The menace, the threat, and the promise of this music was indeed fulfilled twelve years and one symphony later, in the 1917 revolution.  The 11th is one of the great masterpieces of the symphonic repertoire…an absolute must-hear.  The performance linked here is one of the best performances of this work I’ve heard…truly inspiring in its energy, scope, and power.  Langree is not someone I was familiar with prior to this concert, but I will be seeking out more of his work based on this performance.  I dare say that it is on a par with the great Russian masters’ readings that I discovered this music through…high praise.  The Pittsburgh Symphony, as per usual, kicks serious ass.

The rest of the concert consisted of Mozart.  The Masonic Funeral Music opened the concert, in another fine performance.  A brief note from Dr. Bernhard Paumgartner, founding member of the Salzburg Festival and eminent Mozart biographer:

  The Masonic Funeral Music holds a place all its own among Mozart’s works, not only for its form and homogeneity, for the ingenious choice of the instruments and their exquisite technical treatment, but also through the unique grouping of a solemn march around the fundamental element of a gregorian chorale. Mozart very accurately penned the Cantus Firmus on a separate leaf in order to avoid errors in the elaboration. According to Heimsoeth the first five bars of this melody (bar 25-29) are identical with the first Psalm tone with the first Difference after the Cologne Antiphonary. What follows is a local compilation of several Psalm tones for the ‘Miserere mei Deus’ — a Penitential psalm such as is frequently used for funerals in several places.
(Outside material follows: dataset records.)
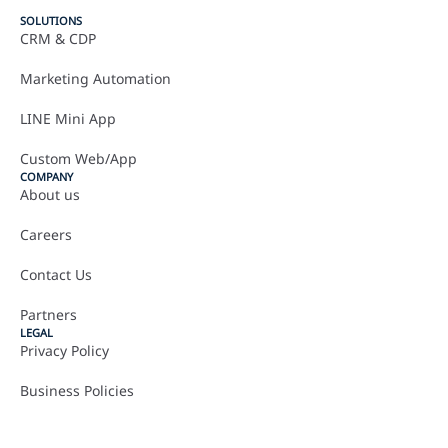
SOLUTIONS
CRM & CDP
Marketing Automation
LINE Mini App
Custom Web/App
COMPANY
About us
Careers
Contact Us
Partners
LEGAL
Privacy Policy
Business Policies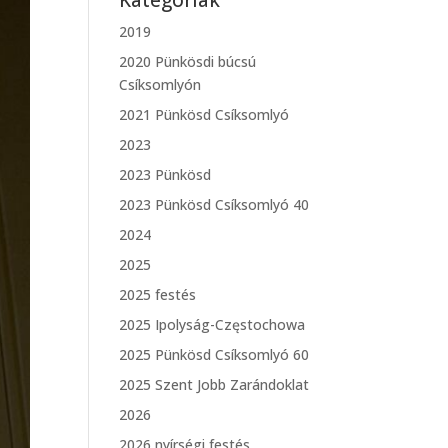
Kategóriák
2019
2020 Pünkösdi búcsú
Csíksomlyón
2021 Pünkösd Csíksomlyó
2023
2023 Pünkösd
2023 Pünkösd Csíksomlyó 40
2024
2025
2025 festés
2025 Ipolyság-Częstochowa
2025 Pünkösd Csíksomlyó 60
2025 Szent Jobb Zarándoklat
2026
2026 nyírségi festés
This music reminds me in all the good ways about the dark parts of Don Giovanni and the amazing musical atmospheres Mozart can create.  While I don’t think it’s fair to say this music is neglected, it is fair to say that it should be performed more, because it is a fantastic work.  A great way to set the tone for this concert.


Garrick Ohlsson joined the fray for a nicely crafted performance of the Piano Concerto no. 27.  The music isn’t flashy, it isn’t always bright, but it shows a composer who has completely mastered every single aspect of writing a piano concerto.  Unlike a lot of Mozart’s music, which was popular enough to be premiered on concerts featuring nothing but Mozart’s music, by this time his popularity had waned sufficiently to the point that it was premiered, at least according to legend, by Mozart on a concert featuring clarinettist Joseph Bahr (although it appears that it may actually have been premiered by one of Mozart’s students 3 months earlier).  Regardless, the music stands up to anything else Mozart wrote.  The performance here is worth hearing for Ohlsson’s sensitive playing, particularly the third movement, which sounds nicely (and, dare I say, “correctly”) understated, IMO.


Now, the technical info.  It was recorded from WQED’s stream and converted to three 256K mp3 files and put into one RAR file.  Download available from RapidShare here:


These concerts took place 6 & 8 June 2008 in Heinz Hall, Pittsburgh.  Do enjoy this wonderful concert…it is absolutely worth every second.